Bobby Limb, Australia’s Television Pioneer

For someone that won 11 Logies, including a Gold one in 1964, you can say that for a long time Bobby Limb was the king of Australian entertainment.

Bobby started in entertainment early; he scored his first professional gig playing the saxophone for dance bands all over his hometown of Adelaide. It was his charisma and quick wit however that quickly made him band leader and comedian for these outfits. Bobby was one of Australia’s leading entertainers by 1952. He even had a 35,000 strong fan club with radio station 2UW.

It was his comedy talents that scored him the gig on satirical news program The Idiot Weekly. It was here that he got to stretch his comedy with the likes of Spike Milligan, Ray Barret, and John Blutal. Bobby was always the stand out performer no matter who he was working with.

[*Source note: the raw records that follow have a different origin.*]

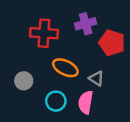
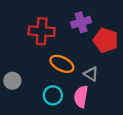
gray circle: (24, 81) -> (12, 81), moved

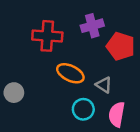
cyan circle: (53, 95) -> (83, 109), moved
pink semicircle: (81, 96) -> (117, 114), moved

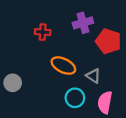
red cross: (47, 36) -> (43, 32), size x0.6

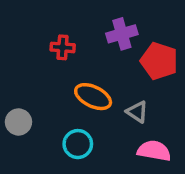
cyan circle: (75, 98) -> (78, 144), moved
pink semicircle: (105, 102) -> (154, 151), turned 90

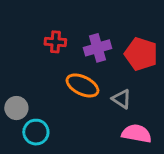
purple cross: (122, 34) -> (97, 48), moved
cyan circle: (78, 144) -> (36, 132), moved

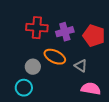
red cross: (55, 42) -> (37, 28), size x1.5
gray circle: (16, 108) -> (33, 67), moved

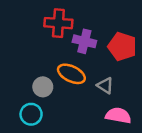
red cross: (37, 28) -> (58, 23), moved
purple cross: (65, 32) -> (84, 41), turned 30

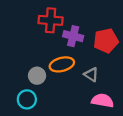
red pentagon: (122, 47) -> (106, 41), turned -30
orange ellipse: (71, 74) -> (62, 64), turned -40

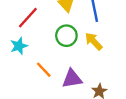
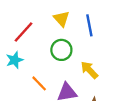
yellow arrow: (94, 41) -> (89, 70), moved

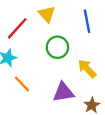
yellow triangle: (61, 19) -> (47, 14), moved
orange line: (39, 83) -> (22, 84), moved

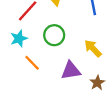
green circle: (57, 47) -> (54, 35), moved

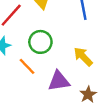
orange line: (32, 63) -> (27, 66), moved

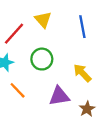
orange line: (27, 66) -> (18, 90), moved

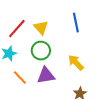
yellow triangle: (43, 20) -> (41, 28), moved
purple triangle: (59, 96) -> (46, 76), moved

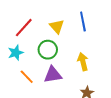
yellow triangle: (41, 28) -> (57, 27), moved
yellow arrow: (76, 63) -> (83, 62), turned 30

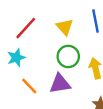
green circle: (48, 50) -> (68, 56), moved

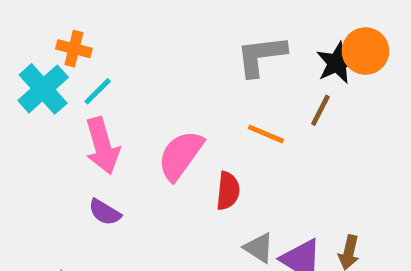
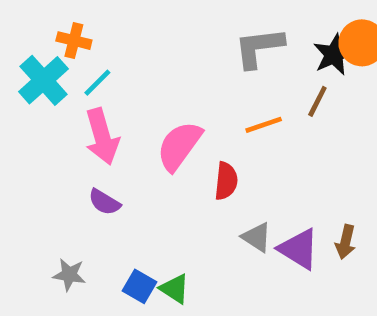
orange line: (266, 134) -> (264, 125), turned -42

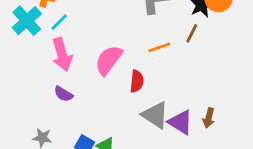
gray triangle: (257, 237) -> (155, 115), size x1.5

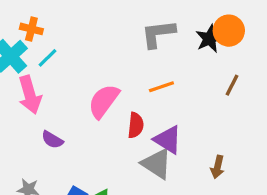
brown line: (192, 33) -> (232, 85), moved
pink arrow: (62, 54) -> (30, 95), moved
purple triangle: (180, 122) -> (168, 140), moved

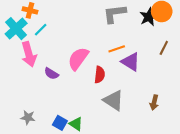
purple semicircle: (52, 140) -> (51, 74), moved
purple triangle: (168, 140) -> (131, 62), moved

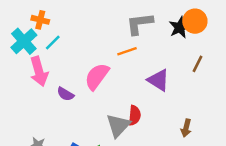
orange line: (117, 49) -> (127, 51), moved
red semicircle: (100, 75) -> (135, 115), moved
gray triangle: (113, 100) -> (118, 125), moved, turned 40

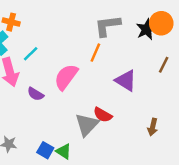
cyan line: (53, 42) -> (31, 54), moved
orange line: (127, 51) -> (95, 53), turned -48
red semicircle: (135, 115) -> (103, 115), turned 114

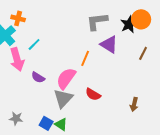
orange line: (95, 53) -> (85, 58), moved
pink semicircle: (66, 77) -> (66, 78), moved
purple triangle: (126, 81) -> (109, 44), moved
gray triangle: (87, 125) -> (63, 98), moved

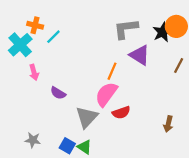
cyan line: (34, 44) -> (53, 37), moved
pink arrow: (17, 59) -> (34, 72), size x0.6
pink semicircle: (66, 78) -> (106, 94), moved
red semicircle: (93, 94) -> (121, 113), turned -49

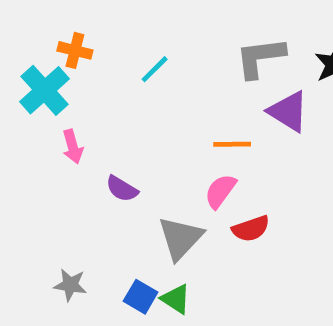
cyan line: (53, 37) -> (155, 69), moved
orange line: (112, 71) -> (232, 144), turned 66
pink semicircle: (106, 94) -> (220, 191), size x0.7

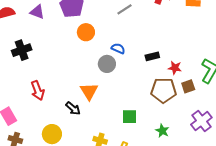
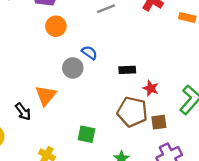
brown square: (188, 86) -> (159, 122), moved

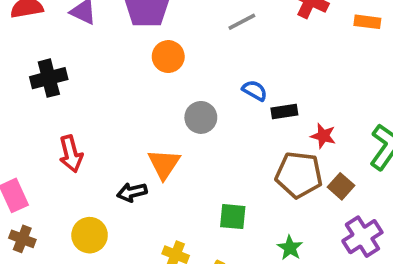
blue semicircle: (89, 53) -> (255, 90), moved
black arrow: (23, 112) -> (132, 192), turned 120
brown square: (159, 122) -> (341, 186), turned -35

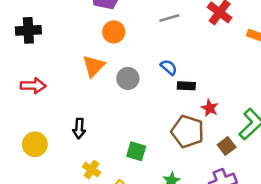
red arrow: (71, 154) -> (33, 86), turned -85
orange triangle: (164, 164) -> (94, 66), moved
brown square: (341, 186) -> (227, 146), moved
black arrow: (132, 192) -> (79, 129), moved, turned -84

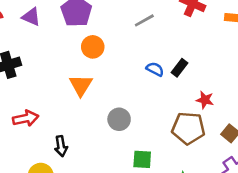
gray circle: (128, 78) -> (119, 119), moved
black rectangle: (186, 86) -> (180, 68), moved, turned -42
black arrow: (79, 129) -> (61, 146), moved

In 1961 Bobby moved to television to host The Mobil-Limb Show which would feature variety acts, music, and comedy sketches. The show was so popular that was eventually just known as The Bobby Limb Show. Bobby also had another successful program with Bobby Limb’s Sound of Music.

Bobby’s Wikipedia entry puts it best to describe the man. “Bobby Limb’s enduring popularity was based on a solid ‘middle-of-the-road’ musical format, knock-about (never ‘way-out’) comedy, and a ‘something for the whole family’ style wholesomeness. In the late 1950s, Limb took up the torch of supplying middle-Australia’s tastes in entertainment from that of radio personality of Jack Davey, but Limb’s star began to fade in the 1970s when the TV audience shifted its tastes away from family ‘variety’ shows towards wall-to-wall 80’s style pop-music, home-grown soap-opera like A Country Practice and Neighbours and most especially harder-edged, satirical comedy like The Aunty Jack Show.”

When Bobby passed away from cancer in 1999 former Whitlam government minister Doug McClelland said that “Bobby Limb was to the Australian entertainment industry what Sir Donald Bradman was to cricket, Sir Charles Kingsford Smith was to aviation, Dame Joan Sutherland was to opera, and Dr Victor Chang was to surgery.”

High praise for an amazing Aussie talent.